Nelson Mandela once said, ’What counts in life is not the mere fact that we have lived. It is what difference we have made to the lives of others that will determine the significance of the life we lead.’ This observation led me to contemplate what kind of leader I am, above and beyond the responsibilities I have or tasks I need to complete. Most books I’ve read and conferences I’ve been to on leadership focused on changing behaviour with ’10 steps to better leadership’ and so on. But for me, leadership is a heart issue because I believe that your motives determine your actions.

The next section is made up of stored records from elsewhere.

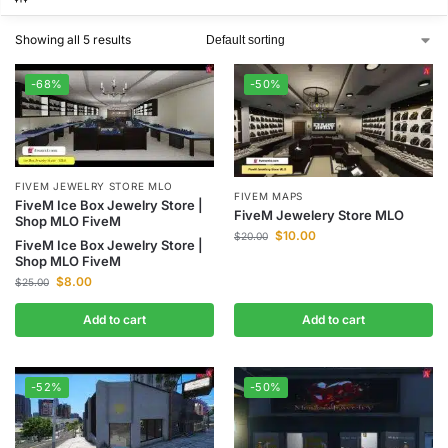
Showing all 5 results
-68%
-50%
FIVEM JEWELRY STORE MLO
FIVEM MAPS
FiveM Ice Box Jewelry Store |
FiveM Jewelery Store MLO
Shop MLO FiveM
$
10.00
$
20.00
FiveM Ice Box Jewelry Store |
Shop MLO FiveM
$
8.00
$
25.00
Add to cart
Add to cart
-52%
-50%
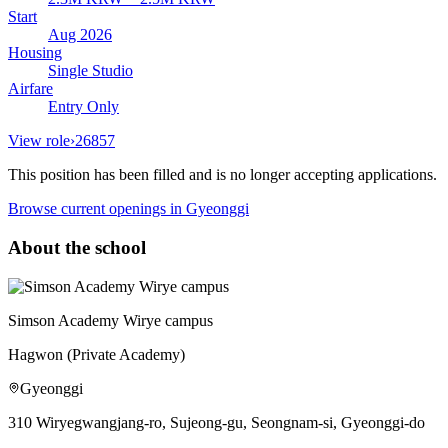
Start
Aug 2026
Housing
Single Studio
Airfare
Entry Only
View role
›
26857
This position has been filled and is no longer accepting applications.
Browse current openings
in Gyeonggi
About the school
Simson Academy Wirye campus
Hagwon (Private Academy)
Gyeonggi
310 Wiryegwangjang-ro, Sujeong-gu, Seongnam-si, Gyeonggi-do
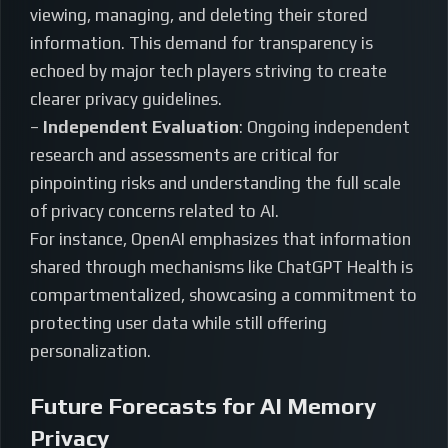
viewing, managing, and deleting their stored
information. This demand for transparency is
echoed by major tech players striving to create
clearer privacy guidelines.
–
Independent Evaluation
: Ongoing independent
research and assessments are critical for
pinpointing risks and understanding the full scale
of privacy concerns related to AI.
For instance, OpenAI emphasizes that information
shared through mechanisms like ChatGPT Health is
compartmentalized, showcasing a commitment to
protecting user data while still offering
personalization.
Future Forecasts for AI Memory
Privacy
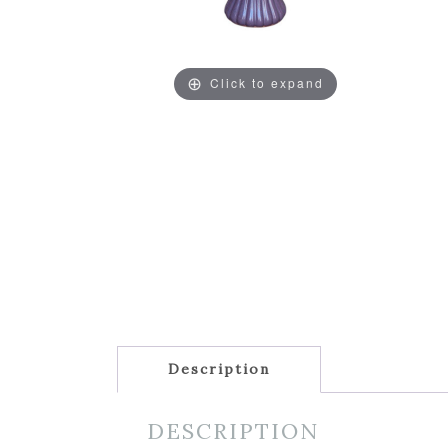
Click to expand
Description
DESCRIPTION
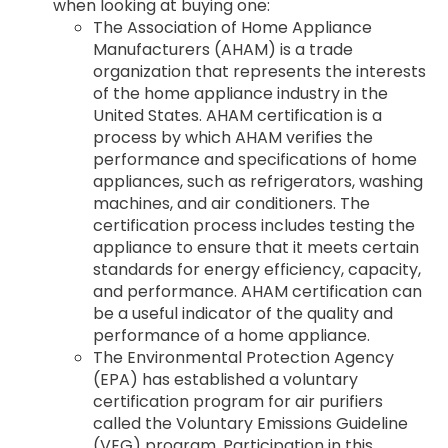
when looking at buying one:
The Association of Home Appliance
Manufacturers (AHAM) is a trade
organization that represents the interests
of the home appliance industry in the
United States. AHAM certification is a
process by which AHAM verifies the
performance and specifications of home
appliances, such as refrigerators, washing
machines, and air conditioners. The
certification process includes testing the
appliance to ensure that it meets certain
standards for energy efficiency, capacity,
and performance. AHAM certification can
be a useful indicator of the quality and
performance of a home appliance.
The Environmental Protection Agency
(EPA) has established a voluntary
certification program for air purifiers
called the Voluntary Emissions Guideline
(VEG) program. Participation in this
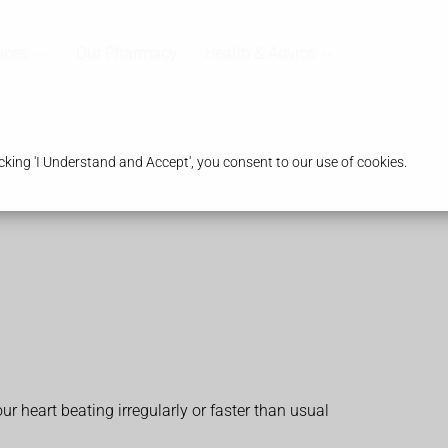
ices
Our Pharmacy
Health & Advice
king 'I Understand and Accept', you consent to our use of cookies.
ur heart beating irregularly or faster than usual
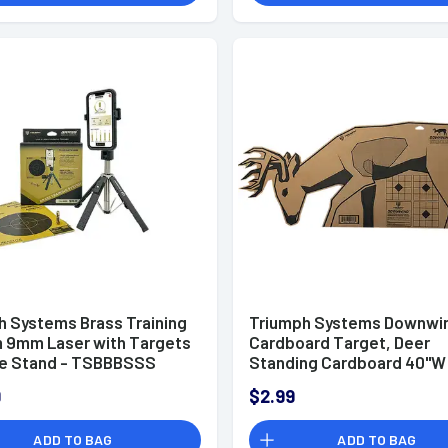
h Systems Brass Training
Triumph Systems Downwi
 9mm Laser with Targets
Cardboard Target, Deer
e Stand - TSBBBSSS
Standing Cardboard 40"W
17.50"H - 020020000
9
$2.99
ADD TO BAG
ADD TO BAG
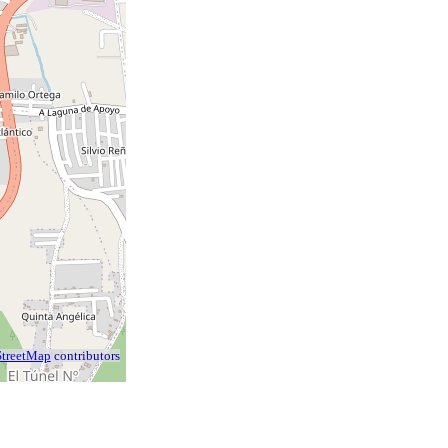
treetMap
contributors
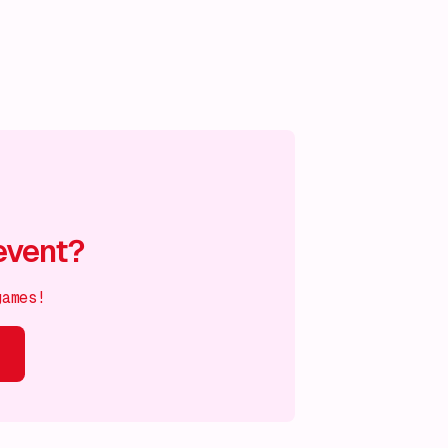
event?
games!
s on!
What's on!
What's on!
What's on!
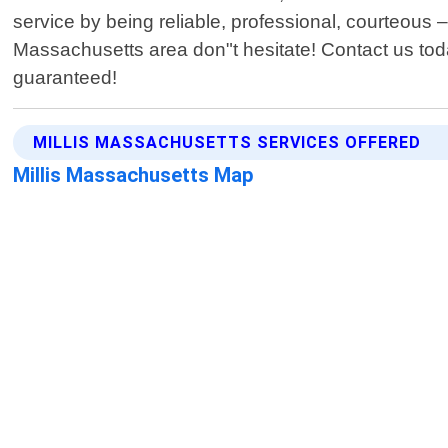
service by being reliable, professional, courteous –
Massachusetts area don"t hesitate! Contact us tod
guaranteed!
MILLIS MASSACHUSETTS SERVICES OFFERED
Millis Massachusetts Map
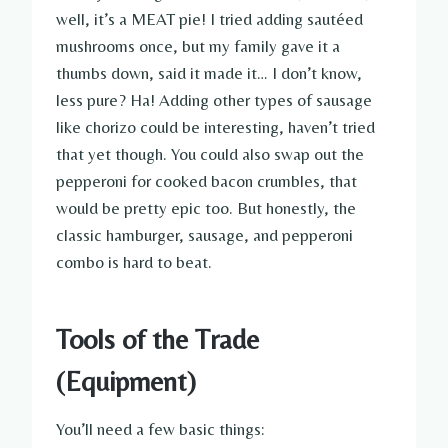
well, it’s a MEAT pie! I tried adding sautéed
mushrooms once, but my family gave it a
thumbs down, said it made it… I don’t know,
less pure? Ha! Adding other types of sausage
like chorizo could be interesting, haven’t tried
that yet though. You could also swap out the
pepperoni for cooked bacon crumbles, that
would be pretty epic too. But honestly, the
classic hamburger, sausage, and pepperoni
combo is hard to beat.
Tools of the Trade
(Equipment)
You’ll need a few basic things:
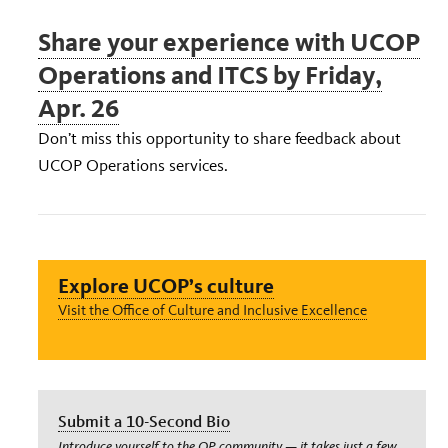
Share your experience with UCOP
Operations and ITCS by Friday,
Apr. 26
Don’t miss this opportunity to share feedback about
UCOP Operations services.
Explore UCOP’s culture
Visit the Office of Culture and Inclusive Excellence
Submit a 10-Second Bio
Introduce yourself to the OP community — it takes just a few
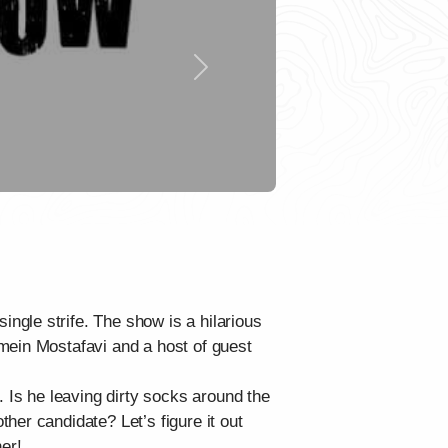
Next
ngle strife. The show is a hilarious
mein Mostafavi and a host of guest
. Is he leaving dirty socks around the
her candidate? Let’s figure it out
er!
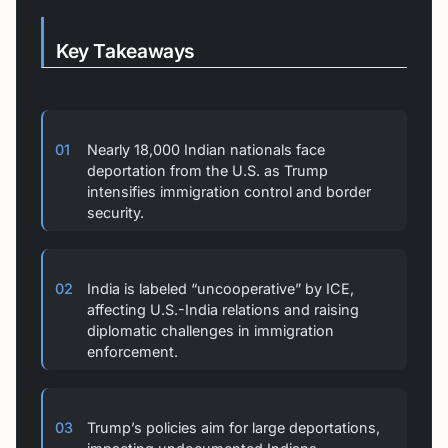
Key Takeaways
01
Nearly 18,000 Indian nationals face
deportation from the U.S. as Trump
intensifies immigration control and border
security.
02
India is labeled “uncooperative” by ICE,
affecting U.S.-India relations and raising
diplomatic challenges in immigration
enforcement.
03
Trump’s policies aim for large deportations,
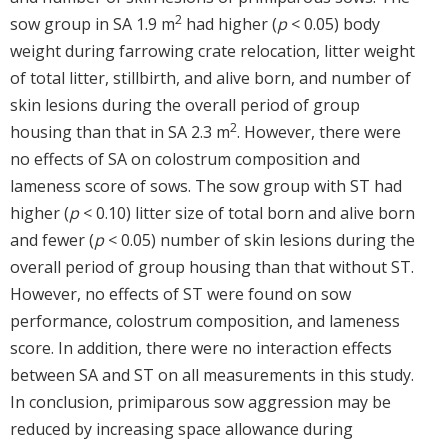
2
sow group in SA 1.9 m
had higher (
p
< 0.05) body
weight during farrowing crate relocation, litter weight
of total litter, stillbirth, and alive born, and number of
skin lesions during the overall period of group
2
housing than that in SA 2.3 m
. However, there were
no effects of SA on colostrum composition and
lameness score of sows. The sow group with ST had
higher (
p
< 0.10) litter size of total born and alive born
and fewer (
p
< 0.05) number of skin lesions during the
overall period of group housing than that without ST.
However, no effects of ST were found on sow
performance, colostrum composition, and lameness
score. In addition, there were no interaction effects
between SA and ST on all measurements in this study.
In conclusion, primiparous sow aggression may be
reduced by increasing space allowance during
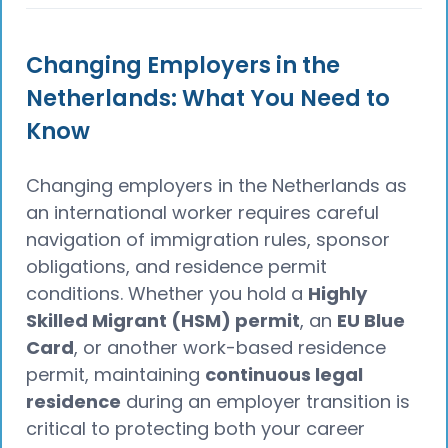
Changing Employers in the
Netherlands: What You Need to
Know
Changing employers in the Netherlands as
an international worker requires careful
navigation of immigration rules, sponsor
obligations, and residence permit
conditions. Whether you hold a
Highly
Skilled Migrant (HSM) permit
, an
EU Blue
Card
, or another work-based residence
permit, maintaining
continuous legal
residence
during an employer transition is
critical to protecting both your career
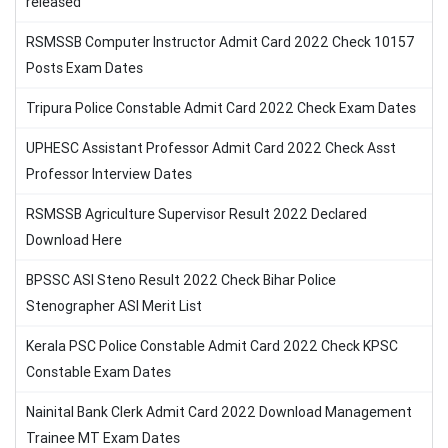
released
RSMSSB Computer Instructor Admit Card 2022 Check 10157
Posts Exam Dates
Tripura Police Constable Admit Card 2022 Check Exam Dates
UPHESC Assistant Professor Admit Card 2022 Check Asst
Professor Interview Dates
RSMSSB Agriculture Supervisor Result 2022 Declared
Download Here
BPSSC ASI Steno Result 2022 Check Bihar Police
Stenographer ASI Merit List
Kerala PSC Police Constable Admit Card 2022 Check KPSC
Constable Exam Dates
Nainital Bank Clerk Admit Card 2022 Download Management
Trainee MT Exam Dates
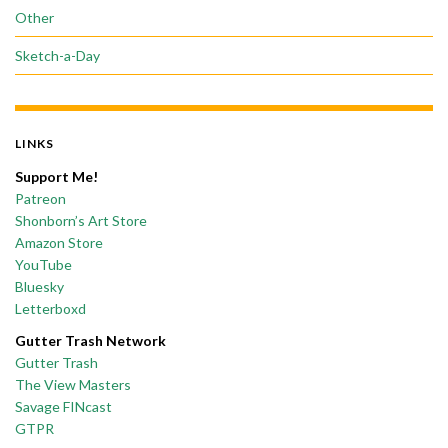
Other
Sketch-a-Day
LINKS
Support Me!
Patreon
Shonborn’s Art Store
Amazon Store
YouTube
Bluesky
Letterboxd
Gutter Trash Network
Gutter Trash
The View Masters
Savage FINcast
GTPR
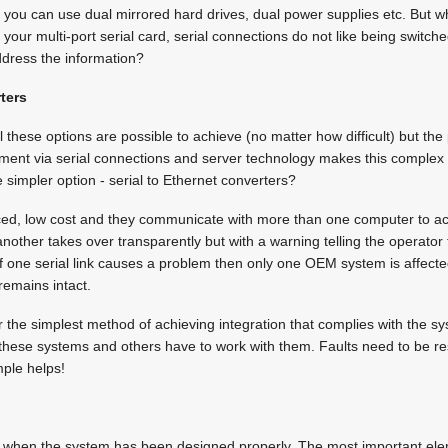
, you can use dual mirrored hard drives, dual power supplies etc. But
your multi-port serial card, serial connections do not like being switc
dress the information?
rters
ll these options are possible to achieve (no matter how difficult) but the 
ipment via serial connections and server technology makes this complex
 simpler option - serial to Ethernet converters?
laced, low cost and they communicate with more than one computer to a
 another takes over transparently but with a warning telling the operator t
If one serial link causes a problem then only one OEM system is affect
remains intact.
 the simplest method of achieving integration that complies with the s
hese systems and others have to work with them. Faults need to be re
mple helps!
d when the system has been designed properly. The most important el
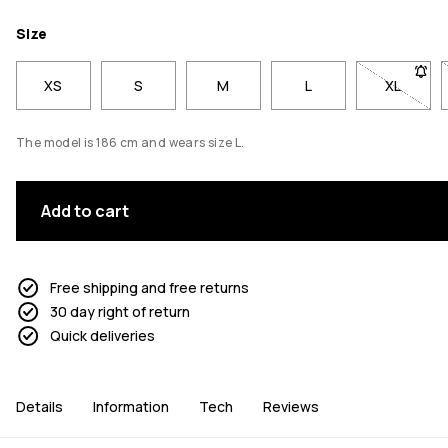
Size
XS
S
M
L
XL
- Size X
The model is 186 cm and wears size L.
Add to cart
Free shipping and free returns
30 day right of return
Quick deliveries
Details
Information
Tech
Reviews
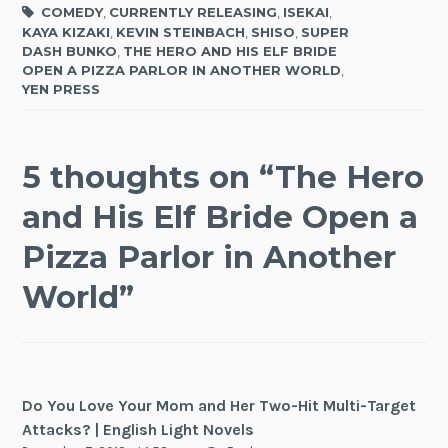
COMEDY
,
CURRENTLY RELEASING
,
ISEKAI
,
KAYA KIZAKI
,
KEVIN STEINBACH
,
SHISO
,
SUPER
DASH BUNKO
,
THE HERO AND HIS ELF BRIDE
OPEN A PIZZA PARLOR IN ANOTHER WORLD
,
YEN PRESS
5 thoughts on “
The Hero
and His Elf Bride Open a
Pizza Parlor in Another
World
”
Do You Love Your Mom and Her Two-Hit Multi-Target
Attacks? | English Light Novels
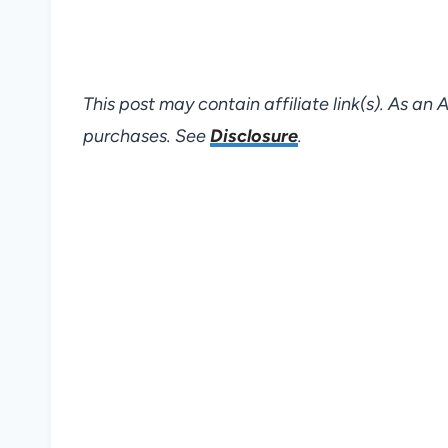
This post may contain affiliate link(s). As an
purchases. See
Disclosure
.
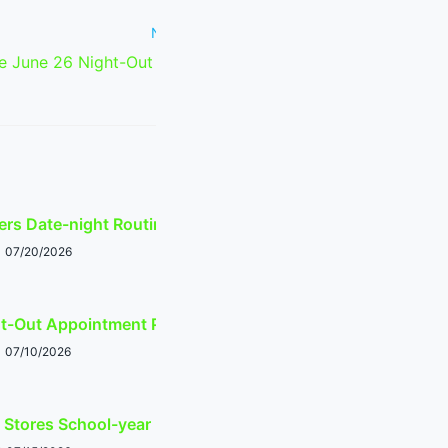
Next Post
 June 26 Night-Out Appointment
Planner
ers Date-night Routing Guide
07/20/2026
ht-Out Appointment Planner
07/10/2026
 Stores School-year Prep Guide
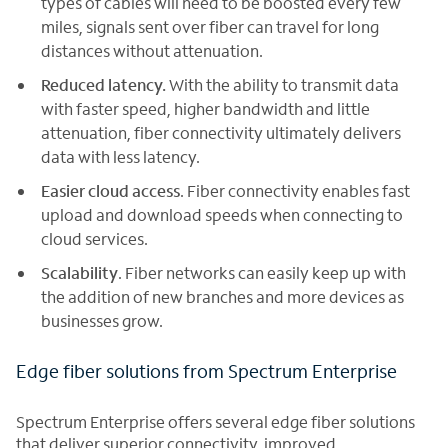
types of cables will need to be boosted every few
miles, signals sent over fiber can travel for long
distances without attenuation.
Reduced latency.
With the ability to transmit data
with faster speed, higher bandwidth and little
attenuation, fiber connectivity ultimately delivers
data with less latency.
Easier cloud access
. Fiber connectivity enables fast
upload and download speeds when connecting to
cloud services.
Scalability
. Fiber networks can easily keep up with
the addition of new branches and more devices as
businesses grow.
Edge fiber solutions from Spectrum Enterprise
Spectrum Enterprise offers several edge fiber solutions
that deliver superior connectivity, improved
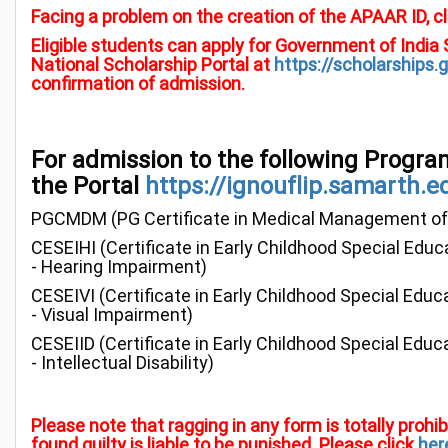
Facing a problem on the creation of the APAAR ID, cl
Eligible students can apply for Government of India
National Scholarship Portal at
https://scholarships.g
confirmation of admission.
For admission to the following Progra
the Portal
https://ignouflip.samarth.e
PGCMDM (PG Certificate in Medical Management of
CESEIHI (Certificate in Early Childhood Special Educ
- Hearing Impairment)
CESEIVI (Certificate in Early Childhood Special Educ
- Visual Impairment)
CESEIID (Certificate in Early Childhood Special Educ
- Intellectual Disability)
Please note that ragging in any form is totally proh
found guilty is liable to be punished. Please click
her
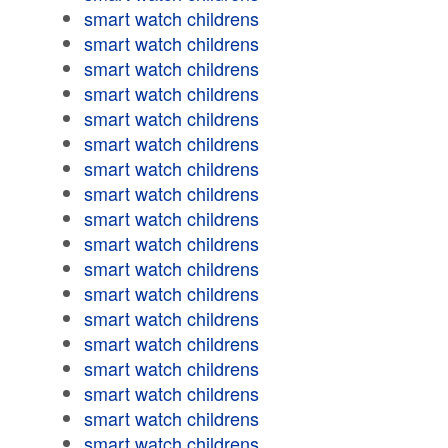
smart watch childrens
smart watch childrens
smart watch childrens
smart watch childrens
smart watch childrens
smart watch childrens
smart watch childrens
smart watch childrens
smart watch childrens
smart watch childrens
smart watch childrens
smart watch childrens
smart watch childrens
smart watch childrens
smart watch childrens
smart watch childrens
smart watch childrens
smart watch childrens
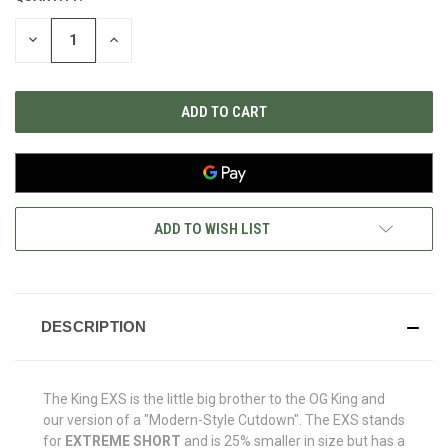
STOCK:
DECREASE
INCREASE
QUANTITY
QUANTITY
OF
OF
UNDEFINED
UNDEFINED
ADD TO WISH LIST
DESCRIPTION
The King EXS is the little big brother to the OG King and
our version of a "Modern-Style Cutdown". The EXS stands
for
EXTREME SHORT
and is 25% smaller in size but has a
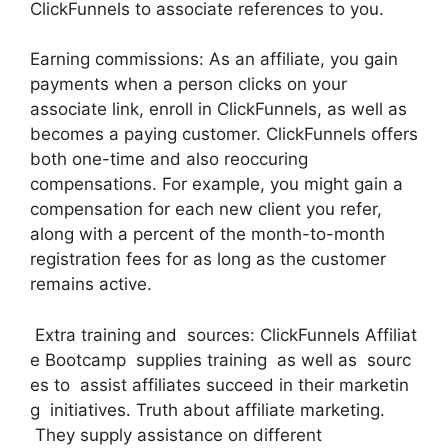
ClickFunnels to associate references to you.
Earning commissions: As an affiliate, you gain
payments when a person clicks on your
associate link, enroll in ClickFunnels, as well as
becomes a paying customer. ClickFunnels offers
both one-time and also reoccuring
compensations. For example, you might gain a
compensation for each new client you refer,
along with a percent of the month-to-month
registration fees for as long as the customer
remains active.
Extra training and sources: ClickFunnels Affiliat
e Bootcamp supplies training as well as sourc
es to assist affiliates succeed in their marketin
g initiatives. Truth about affiliate marketing.
They supply assistance on different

One of the most damaging leadership traits I’ve seen is self-interest. We all know the kind of manager who gives a little but takes a lot. These types of leaders put their own agenda, status and gratification ahead of those they lead. Management guru Ken Blanchard highlights tendencies of self-centred leadership so we can assess ourselves:

  • How do you handle feedback? Self-centred leaders are insecure, possessive over their domains, and more concerned about their own image than that of the business or other people. Ask yourself how well you handle negative feedback and if your biggest fear is not failure, but losing power and position.
  • Do you plan well for succession? Self-centred leaders don’t see their leadership position as a season. You can gauge this by looking at how well they prepare others to take their place when the time comes. Are you training and equipping others beneath you?
  • Do you find it difficult to acknowledge another person’s idea as better than your own? Self-centred leaders are proud, demand attention, and take all the credit. They tend to treat people based on job titles rather than on respect. Winning and losing become the only criteria they value and character becomes an option.

Ken Blanchard notes that self-centred leaders look into the mirror to find success and out of the window for the cause of failure. Let’s be sensitive to these tendencies and self-aware enough to recognise any of them in ourselves. Take some time to reflect on your leadership and analyse your motives. Sometimes what’s needed is not just a change of mind but a change of heart.